A month later, or two, or three, I would return to Tianjin, to Nankai, to the 留学生办公室。Showing them my travel permits to thirty cities, all officially stamped, they had nothing to say, nothing to do. School was easy. I can read; I did not require the Party line, the Party interpretation. The rest was on me – explore China for all I was worth. That is what I did.
As brazen as I was, though, I witnessed both the prettiest side of China, and the ugliest side of China. My stories would very likely shock even you.
Today, I blame history, predominantly, for the horrors of the period. Mao Zedong is a Water Snake, 水蛇,sixty years my senior. We share a soul. I know his story. He was a poet. He was a warrior. He was a revolutionary. He was brilliant. History intervened to alter his destiny dramatically. The Great Proletarian Cultural Revolution and its accompanying fear campaigns, amongst many other twists of fortune or doom – political twists every one – rendered Mao Zedong but a bad memory in the minds of many.
I was there. I never cowered. I never hid.
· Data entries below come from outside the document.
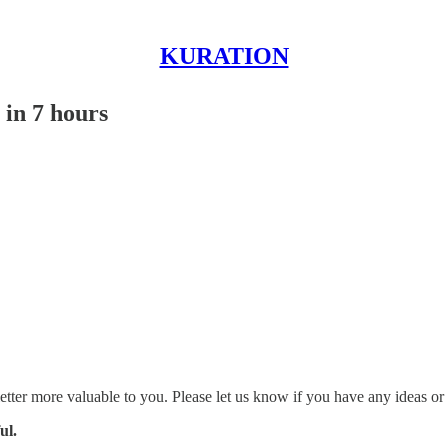
KURATION
 in 7 hours
etter more valuable to you. Please let us know if you have any ideas or
ul.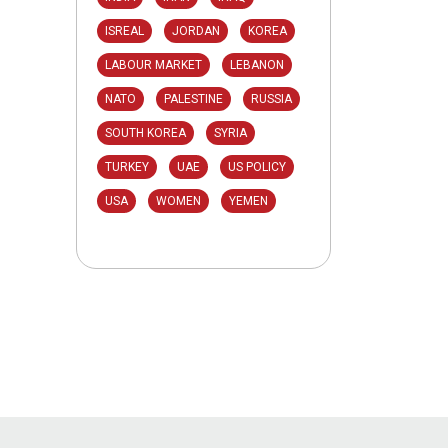
ISREAL
JORDAN
KOREA
LABOUR MARKET
LEBANON
NATO
PALESTINE
RUSSIA
SOUTH KOREA
SYRIA
TURKEY
UAE
US POLICY
USA
WOMEN
YEMEN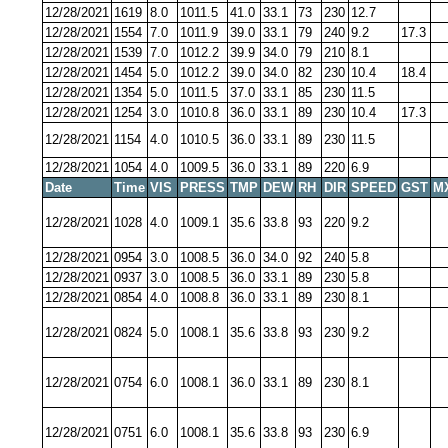
12/28/2021
1619
8.0
1011.5
41.0
33.1
73
230
12.7
12/28/2021
1554
7.0
1011.9
39.0
33.1
79
240
9.2
17.3
12/28/2021
1539
7.0
1012.2
39.9
34.0
79
210
8.1
12/28/2021
1454
5.0
1012.2
39.0
34.0
82
230
10.4
18.4
12/28/2021
1354
5.0
1011.5
37.0
33.1
85
230
11.5
12/28/2021
1254
3.0
1010.8
36.0
33.1
89
230
10.4
17.3
12/28/2021
1154
4.0
1010.5
36.0
33.1
89
230
11.5
12/28/2021
1054
4.0
1009.5
36.0
33.1
89
220
6.9
Date
Time
VIS
PRESS
TMP
DEW
RH
DIR
SPEED
GST
M
12/28/2021
1028
4.0
1009.1
35.6
33.8
93
220
9.2
12/28/2021
0954
3.0
1008.5
36.0
34.0
92
240
5.8
12/28/2021
0937
3.0
1008.5
36.0
33.1
89
230
5.8
12/28/2021
0854
4.0
1008.8
36.0
33.1
89
230
8.1
12/28/2021
0824
5.0
1008.1
35.6
33.8
93
230
9.2
12/28/2021
0754
6.0
1008.1
36.0
33.1
89
230
8.1
12/28/2021
0751
6.0
1008.1
35.6
33.8
93
230
6.9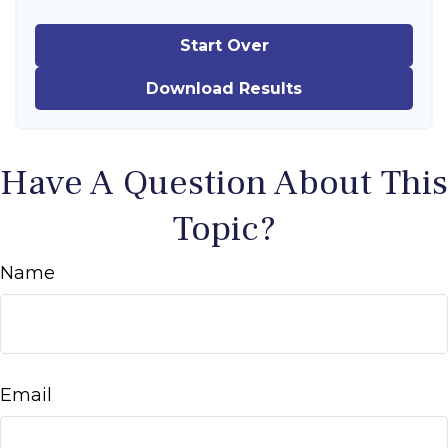
Start Over
Download Results
Have A Question About This
Topic?
Name
Email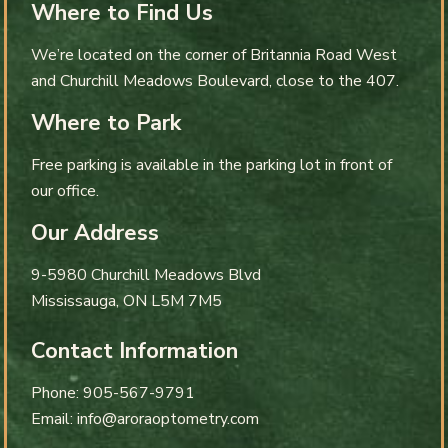
Where to Find Us
We’re located on the corner of Britannia Road West
and Churchill Meadows Boulevard, close to the 407.
Where to Park
Free parking is available in the parking lot in front of
our office.
Our Address
9-5980 Churchill Meadows Blvd
Mississauga
,
ON
L5M 7M5
Contact Information
Phone:
905-567-9791
Email:
info@aroraoptometry.com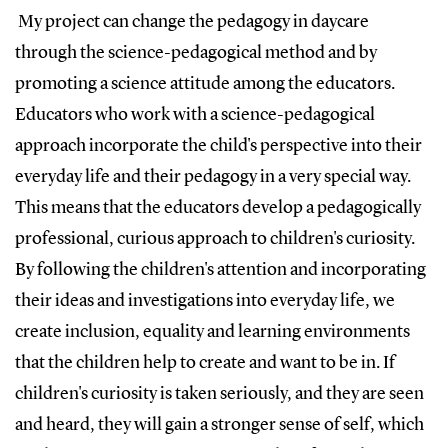
My project can change the pedagogy in daycare
through the science-pedagogical method and by
promoting a science attitude among the educators.
Educators who work with a science-pedagogical
approach incorporate the child's perspective into their
everyday life and their pedagogy in a very special way.
This means that the educators develop a pedagogically
professional, curious approach to children's curiosity.
By following the children's attention and incorporating
their ideas and investigations into everyday life, we
create inclusion, equality and learning environments
that the children help to create and want to be in. If
children's curiosity is taken seriously, and they are seen
and heard, they will gain a stronger sense of self, which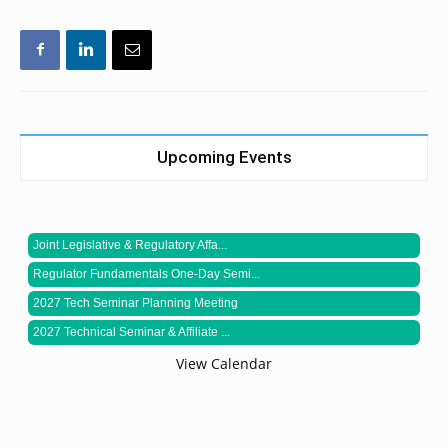
Upcoming Events
Joint Legislative & Regulatory Affa...
Regulator Fundamentals One-Day Semi...
2027 Tech Seminar Planning Meeting
2027 Technical Seminar & Affiliate ...
View Calendar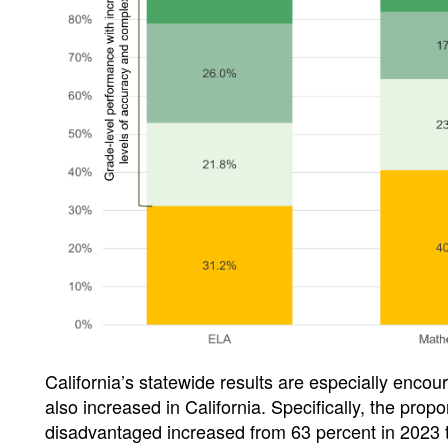
California’s statewide results are especially enco
also increased in California. Specifically, the pro
disadvantaged increased from 63 percent in 2023 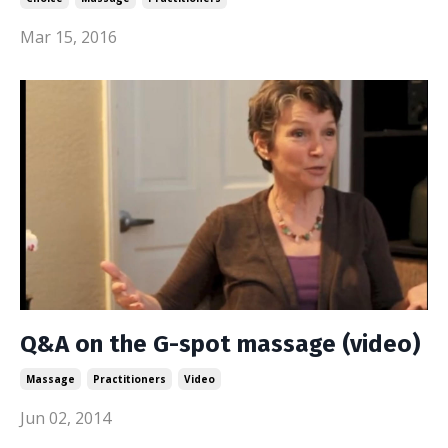
Mar 15, 2016
Q&A on the G-spot massage (video)
Massage
Practitioners
Video
Jun 02, 2014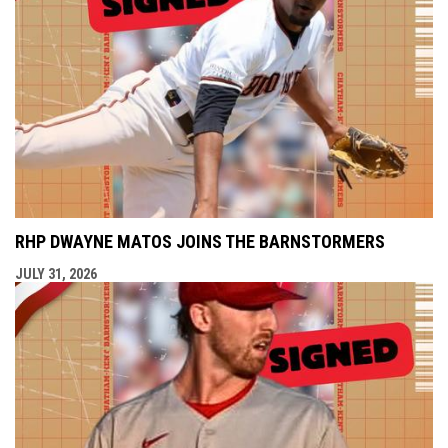
RHP DWAYNE MATOS JOINS THE BARNSTORMERS
JULY 31, 2026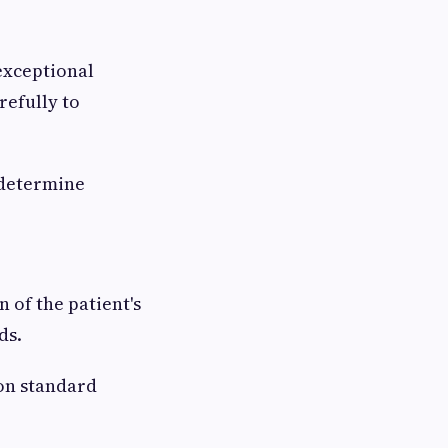
exceptional
refully to
 determine
 of the patient's
ds.
 on standard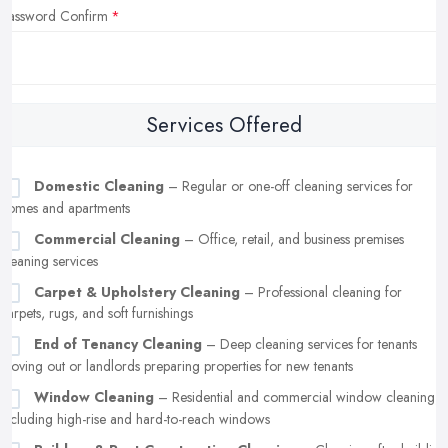
Password Confirm
Services Offered
Domestic Cleaning
– Regular or one-off cleaning services for
homes and apartments
Commercial Cleaning
– Office, retail, and business premises
cleaning services
Carpet & Upholstery Cleaning
– Professional cleaning for
carpets, rugs, and soft furnishings
End of Tenancy Cleaning
– Deep cleaning services for tenants
moving out or landlords preparing properties for new tenants
Window Cleaning
– Residential and commercial window cleaning,
including high-rise and hard-to-reach windows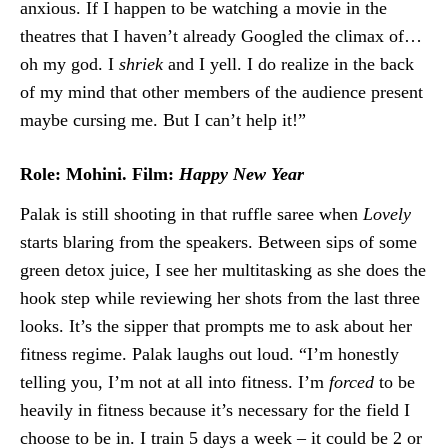
anxious. If I happen to be watching a movie in the
theatres that I haven’t already Googled the climax of…
oh my god. I
shriek
and I yell. I do realize in the back
of my mind that other members of the audience present
maybe cursing me. But I can’t help it!”
Role: Mohini. Film:
Happy New Year
Palak is still shooting in that ruffle saree when
Lovely
starts blaring from the speakers. Between sips of some
green detox juice, I see her multitasking as she does the
hook step while reviewing her shots from the last three
looks. It’s the sipper that prompts me to ask about her
fitness regime. Palak laughs out loud. “I’m honestly
telling you, I’m not at all into fitness. I’m
forced
to be
heavily in fitness because it’s necessary for the field I
choose to be in. I train 5 days a week – it could be 2 or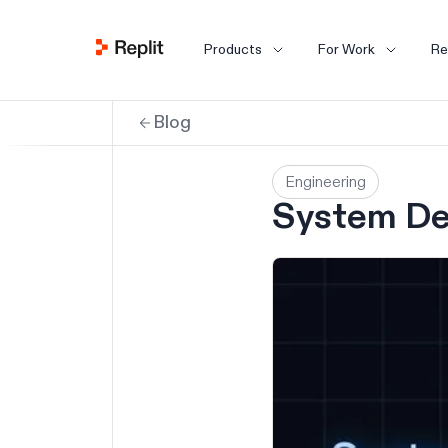
Products
For Work
Re
Blog
Engineering
System De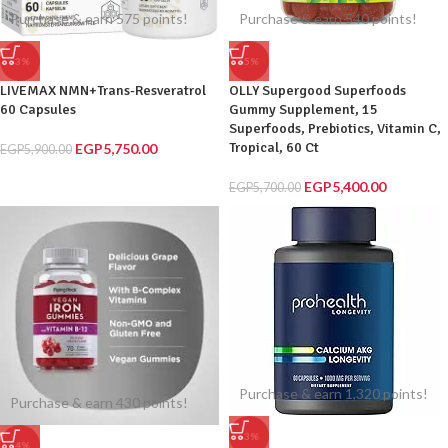
Purchase & earn 575 points!
Purchase & earn 540 points!
-3%
-5%
LIVEMAX NMN+Trans-Resveratrol
OLLY Supergood Superfoods
60 Capsules
Gummy Supplement, 15
Superfoods, Prebiotics, Vitamin C,
Tropical, 60 Ct
EGP
5,750.00
EGP
5,900.00
EGP
5,400.00
EGP
5,700.00
Purchase & earn 1,320 points!
Purchase & earn 430 points!
-3%
-4%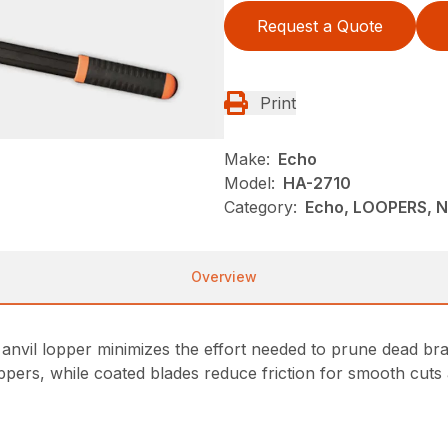
Request a Quote
Print
Make:
Echo
Model:
HA-2710
Category:
Echo, LOOPERS, 
Overview
nvil lopper minimizes the effort needed to prune dead b
ppers, while coated blades reduce friction for smooth cut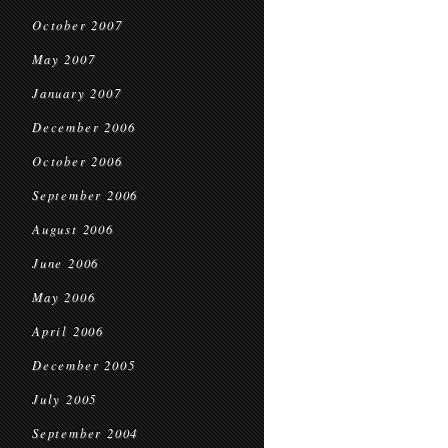
October 2007
May 2007
January 2007
December 2006
October 2006
September 2006
August 2006
June 2006
May 2006
April 2006
December 2005
July 2005
September 2004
Only forgiveness grants change. Today, too, as if it mattered at all in the grander scheme of things, I have forgiven China her past. I believe in her future. More than anything, I am profoundly grateful for every moment – good and not so good – that I spent in China, that I have devoted to China. I am one of the few Westerners who remained committed, for better, for worse, for richer, for poorer, in sickness and in health, to love and to cherish, till death do us part. Yes, I feel a member of the Chinese family. Still, of course, the black sheep, but her black sheep.